There should be (yep, those are danger words) some way to efficiently analyze the space occupied by the cards, to readily identify overlapping vs. non-overlapping situations. Identify these, factor out all overlapped areas, and you're done.

Time complexity would be in considering each card in order, one by one, and comparing each with each remaining card (card 2 has already been checked against card 1), which makes it n!, not good... but this is where the "should" comes in. There must be some efficient way to remove all cards that do not overlap from consideration, to order cards to make it obvious if they could not possibly overlap other/prior cards, and perhaps to identify or group potentially overlapping cards.

Interesting problem.

Answer 4

Here's an idea that is not perfect but is practically useful. You design an algorithm that depends on an accuracy measure epsilon (eps). Imagine you split the space into squares of size eps x eps. Now you want to count the number of squares lying inside the cards. Let the number of cards be n and let the sides of the cards be h and w.

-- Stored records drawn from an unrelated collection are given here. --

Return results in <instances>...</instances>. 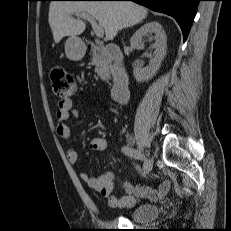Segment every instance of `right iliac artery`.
<instances>
[{"label": "right iliac artery", "mask_w": 231, "mask_h": 231, "mask_svg": "<svg viewBox=\"0 0 231 231\" xmlns=\"http://www.w3.org/2000/svg\"><path fill=\"white\" fill-rule=\"evenodd\" d=\"M122 152L127 156L133 157V158L138 159L140 161H144V166H143V170H142L143 176H147L150 173L151 168H149L145 164V160H146L145 155L140 150H136L130 146H124V147H122Z\"/></svg>", "instance_id": "1"}]
</instances>
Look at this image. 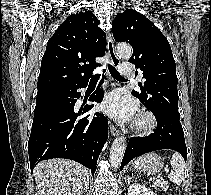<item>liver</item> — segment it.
Masks as SVG:
<instances>
[{
    "instance_id": "liver-1",
    "label": "liver",
    "mask_w": 211,
    "mask_h": 195,
    "mask_svg": "<svg viewBox=\"0 0 211 195\" xmlns=\"http://www.w3.org/2000/svg\"><path fill=\"white\" fill-rule=\"evenodd\" d=\"M34 176L40 195H83L89 185L87 168L61 158L40 162Z\"/></svg>"
}]
</instances>
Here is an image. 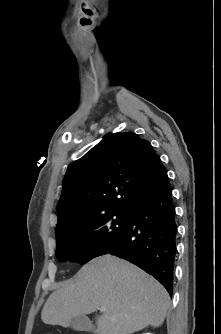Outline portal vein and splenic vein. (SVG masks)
<instances>
[{
	"mask_svg": "<svg viewBox=\"0 0 221 334\" xmlns=\"http://www.w3.org/2000/svg\"><path fill=\"white\" fill-rule=\"evenodd\" d=\"M101 312H104L106 309L104 307L99 308Z\"/></svg>",
	"mask_w": 221,
	"mask_h": 334,
	"instance_id": "portal-vein-and-splenic-vein-1",
	"label": "portal vein and splenic vein"
}]
</instances>
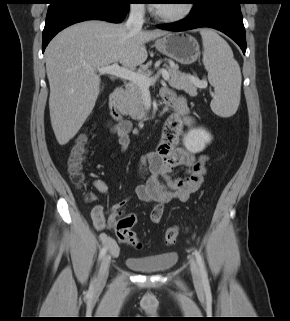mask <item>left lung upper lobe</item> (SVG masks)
Segmentation results:
<instances>
[{"instance_id":"obj_1","label":"left lung upper lobe","mask_w":290,"mask_h":321,"mask_svg":"<svg viewBox=\"0 0 290 321\" xmlns=\"http://www.w3.org/2000/svg\"><path fill=\"white\" fill-rule=\"evenodd\" d=\"M204 1H206V0H190V2L192 3V4H194V6H198V5H200L202 2H204Z\"/></svg>"}]
</instances>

Here is a naive way to do it:

S = {} // Hashset
for every card:
   for x in [min x value of card, max x value of card] step eps:
       for y in [min y value of card, max y value of card] step eps:
           if (x, y) is in the card:
               S.add((x, y))
return size(S) * eps * eps

The algorithm runs in O(n * (S/eps)^2) and the error is strongly bounded by (2 * S * n * eps), therefore the relative error is at most (2 * eps * n / S).

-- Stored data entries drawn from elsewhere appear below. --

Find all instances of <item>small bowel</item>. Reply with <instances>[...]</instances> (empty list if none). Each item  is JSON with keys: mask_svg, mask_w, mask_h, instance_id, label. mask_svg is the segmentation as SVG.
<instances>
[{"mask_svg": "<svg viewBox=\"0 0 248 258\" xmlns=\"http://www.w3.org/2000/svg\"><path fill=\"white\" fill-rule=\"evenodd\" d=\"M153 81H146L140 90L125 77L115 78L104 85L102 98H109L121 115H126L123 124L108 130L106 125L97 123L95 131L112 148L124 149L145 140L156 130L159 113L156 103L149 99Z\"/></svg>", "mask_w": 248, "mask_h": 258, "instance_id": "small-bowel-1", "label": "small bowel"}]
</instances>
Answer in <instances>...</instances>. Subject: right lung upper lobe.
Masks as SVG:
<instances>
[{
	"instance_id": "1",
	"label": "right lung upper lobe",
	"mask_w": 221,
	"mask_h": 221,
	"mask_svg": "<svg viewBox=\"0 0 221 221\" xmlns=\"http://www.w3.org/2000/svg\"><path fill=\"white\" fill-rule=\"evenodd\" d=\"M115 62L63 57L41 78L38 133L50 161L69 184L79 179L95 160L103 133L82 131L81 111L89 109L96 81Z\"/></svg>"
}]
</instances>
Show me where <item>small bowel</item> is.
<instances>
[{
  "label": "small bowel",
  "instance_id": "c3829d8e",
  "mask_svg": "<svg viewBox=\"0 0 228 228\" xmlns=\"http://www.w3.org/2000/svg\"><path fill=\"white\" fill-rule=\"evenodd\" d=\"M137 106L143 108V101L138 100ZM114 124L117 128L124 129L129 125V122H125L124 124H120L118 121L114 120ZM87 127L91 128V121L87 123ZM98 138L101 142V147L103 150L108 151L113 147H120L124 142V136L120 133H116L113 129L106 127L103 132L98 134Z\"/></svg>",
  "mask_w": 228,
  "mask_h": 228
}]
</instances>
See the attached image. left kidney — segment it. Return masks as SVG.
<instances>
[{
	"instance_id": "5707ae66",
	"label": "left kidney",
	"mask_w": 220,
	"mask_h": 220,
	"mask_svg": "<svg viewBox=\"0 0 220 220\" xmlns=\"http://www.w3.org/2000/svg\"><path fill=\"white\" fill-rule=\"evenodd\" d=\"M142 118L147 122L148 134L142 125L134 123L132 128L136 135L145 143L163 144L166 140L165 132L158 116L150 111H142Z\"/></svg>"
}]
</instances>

So for example, to guarantee an error of less than 1%, you have to choose eps less than S / (200 n) and the algorithm runs in about 200^2 * n^3 steps.

Answer 5

This could be done easily using the union-intersection formula (size of A union B union C = A + B + C - AB - AC - BC + ABC, etc), but that would result in an O(n!) algorithm. There is another, more complicated way that results in O(n^2 (log n)^2).

---

Store each card as a polygon + its area in a list. Compare each polygon in the list to every other polygon. If they intersect, remove them both from the list, and add their union to the list. Continue until no polygons intersect. Sum their areas to find the total area.

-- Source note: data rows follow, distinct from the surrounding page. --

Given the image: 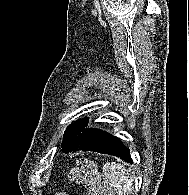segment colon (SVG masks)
I'll return each mask as SVG.
<instances>
[{"mask_svg": "<svg viewBox=\"0 0 189 195\" xmlns=\"http://www.w3.org/2000/svg\"><path fill=\"white\" fill-rule=\"evenodd\" d=\"M69 176L74 182L87 185L88 195H109L107 179L94 172V168L87 158L76 161L70 169ZM58 195L63 194L60 193Z\"/></svg>", "mask_w": 189, "mask_h": 195, "instance_id": "1", "label": "colon"}]
</instances>
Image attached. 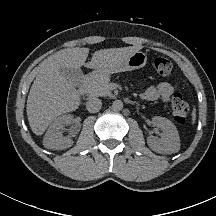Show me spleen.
I'll list each match as a JSON object with an SVG mask.
<instances>
[{
    "mask_svg": "<svg viewBox=\"0 0 216 216\" xmlns=\"http://www.w3.org/2000/svg\"><path fill=\"white\" fill-rule=\"evenodd\" d=\"M195 119H196V112H195V110H193V112H192V123L193 124L195 123Z\"/></svg>",
    "mask_w": 216,
    "mask_h": 216,
    "instance_id": "3e777b00",
    "label": "spleen"
}]
</instances>
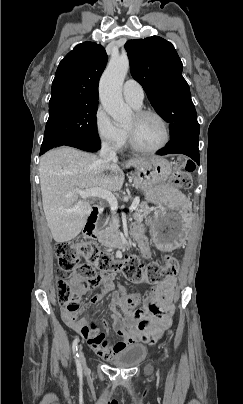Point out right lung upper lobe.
Wrapping results in <instances>:
<instances>
[{
  "label": "right lung upper lobe",
  "mask_w": 243,
  "mask_h": 404,
  "mask_svg": "<svg viewBox=\"0 0 243 404\" xmlns=\"http://www.w3.org/2000/svg\"><path fill=\"white\" fill-rule=\"evenodd\" d=\"M105 49L93 42L77 45L60 62L49 106L67 102H98V84L106 67Z\"/></svg>",
  "instance_id": "1"
}]
</instances>
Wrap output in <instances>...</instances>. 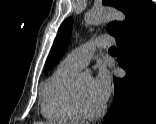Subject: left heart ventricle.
Listing matches in <instances>:
<instances>
[{"label": "left heart ventricle", "mask_w": 156, "mask_h": 124, "mask_svg": "<svg viewBox=\"0 0 156 124\" xmlns=\"http://www.w3.org/2000/svg\"><path fill=\"white\" fill-rule=\"evenodd\" d=\"M81 98L85 108L95 111L103 105L93 89L92 78L85 76L79 79Z\"/></svg>", "instance_id": "obj_1"}]
</instances>
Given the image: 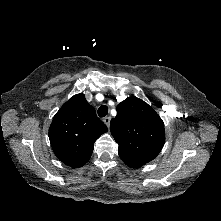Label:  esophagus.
Returning a JSON list of instances; mask_svg holds the SVG:
<instances>
[{"label": "esophagus", "mask_w": 221, "mask_h": 221, "mask_svg": "<svg viewBox=\"0 0 221 221\" xmlns=\"http://www.w3.org/2000/svg\"><path fill=\"white\" fill-rule=\"evenodd\" d=\"M110 121H111V117H105V118L103 119V122H104L107 126L110 125Z\"/></svg>", "instance_id": "obj_1"}]
</instances>
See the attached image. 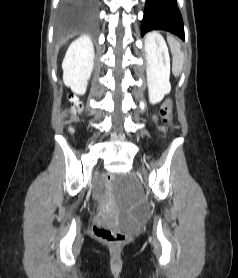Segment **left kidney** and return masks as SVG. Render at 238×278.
Instances as JSON below:
<instances>
[{
    "mask_svg": "<svg viewBox=\"0 0 238 278\" xmlns=\"http://www.w3.org/2000/svg\"><path fill=\"white\" fill-rule=\"evenodd\" d=\"M145 53L149 101L156 104L171 91L169 52L160 35L150 34L145 39Z\"/></svg>",
    "mask_w": 238,
    "mask_h": 278,
    "instance_id": "left-kidney-1",
    "label": "left kidney"
}]
</instances>
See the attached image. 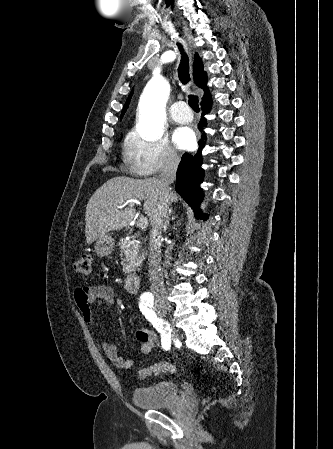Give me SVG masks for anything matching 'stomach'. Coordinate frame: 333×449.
<instances>
[{"instance_id": "0dacf381", "label": "stomach", "mask_w": 333, "mask_h": 449, "mask_svg": "<svg viewBox=\"0 0 333 449\" xmlns=\"http://www.w3.org/2000/svg\"><path fill=\"white\" fill-rule=\"evenodd\" d=\"M95 252L100 256L111 254L114 249V240L110 234H105L95 241Z\"/></svg>"}]
</instances>
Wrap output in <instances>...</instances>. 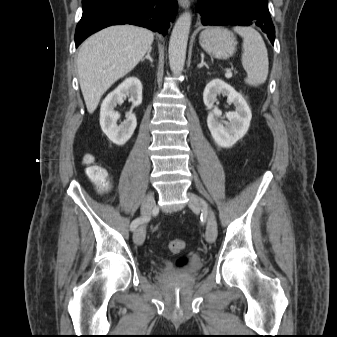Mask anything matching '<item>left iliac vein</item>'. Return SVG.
Masks as SVG:
<instances>
[{
    "mask_svg": "<svg viewBox=\"0 0 337 337\" xmlns=\"http://www.w3.org/2000/svg\"><path fill=\"white\" fill-rule=\"evenodd\" d=\"M187 196L189 198L188 205L194 211H204L207 215V227H206V240L209 243H213L217 237V222L212 210L208 205L196 194L188 192Z\"/></svg>",
    "mask_w": 337,
    "mask_h": 337,
    "instance_id": "left-iliac-vein-1",
    "label": "left iliac vein"
}]
</instances>
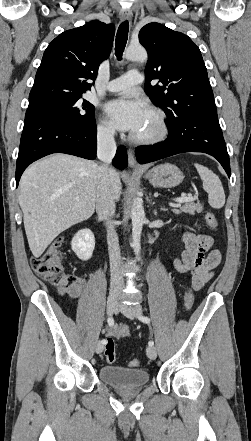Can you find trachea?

The polygons can be concave and have holes, so computing their intersection is not easy. However, there are algorithms (and libraries) available to compute it in O(k log k), where k is the number of vertices. Since the number of vertices can be on the order of n, this means computing the intersection is O(n log n).

Comparing every polygon to every other polygon is O(n^2). However, we can use an O(n log n) sweeping algorithm to find nearest polygons instead, making the overall algorithm O((n log n)^2) = O(n^2 (log n)^2).